Dennis Godfrey Hale (Uckfield, 24 mei 1922 - Kitwe, 10 september 1960) was een Britse bigband-zanger.
Loopbaan
Hale zong bij onder meer Oscar Rabin, Jack Parnell, Teddy Foster (1945 tot 1946) en Eric Winstone (1946 to 1948).[1][2]
In 1948 begon Hale een eigen orkest waarmee hij speelde in ballroom Aquarium ballroom in Brighton. Begin jaren vijftig nam hij platen op voor het label Parlophone, in 1955 stapte hij over naar Decca Records.
Opnames
Parlophone
- Anytime/Weaver of Dreams (maart 1952)
- Devil Eyes (februari 1954
- Blowing Wild (april 1954)
- The Bandit (juni 1954)
- The Butterscotch Mop (1955)
Decca
- Chee Chee-Oo Chee (Sang the Little Bird) (juni 1955)
- Sweet and Gentle (juli 1955)
- Walk With Me Forever (juli 1955)
- The Longest Walk (oktober 1955)
- Tina Marie (oktober 1955)
- It's Almost Tomorrow (januari 1956)
- Stealin' (januari 1956)
Label onbekend
- Can't I
- Sway
- Only Fools
- Why Don't You Believe Me?
Persoonlijk leven
Hale deed dienst in de oorlogsjaren en toen hij het leger verliet, was hij sergeant-majoor. Hij was de jongste in de Royal Artillery die die rang toen had.

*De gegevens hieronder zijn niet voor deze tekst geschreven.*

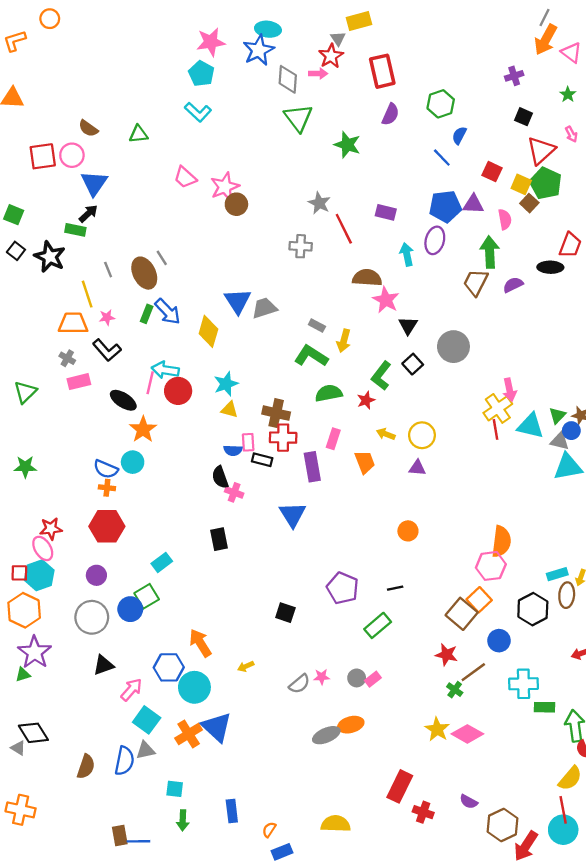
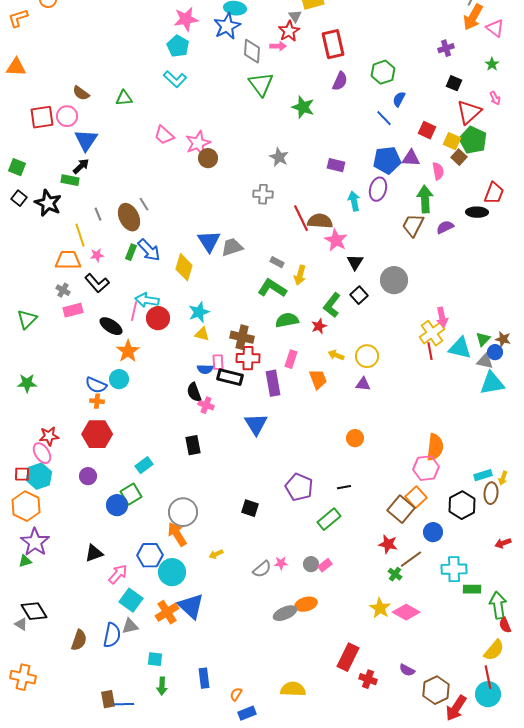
red line: (344, 229) -> (301, 218), moved
black rectangle: (262, 460) -> (230, 377), size x1.4
gray circle: (92, 617) -> (183, 512), moved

Hij trouwde in 1946 en had twee zonen.
Bronnen, noten en/of referenties
- ↑ Informatie uit Slough Observer van 16 september 1960 en 10 September 1961 en The Dennis Hale fan magazine, nummer 4
- ↑ Who's who of British jazz (2004), pagina 57, 86, 281, 347. Continuum International Publishing Group.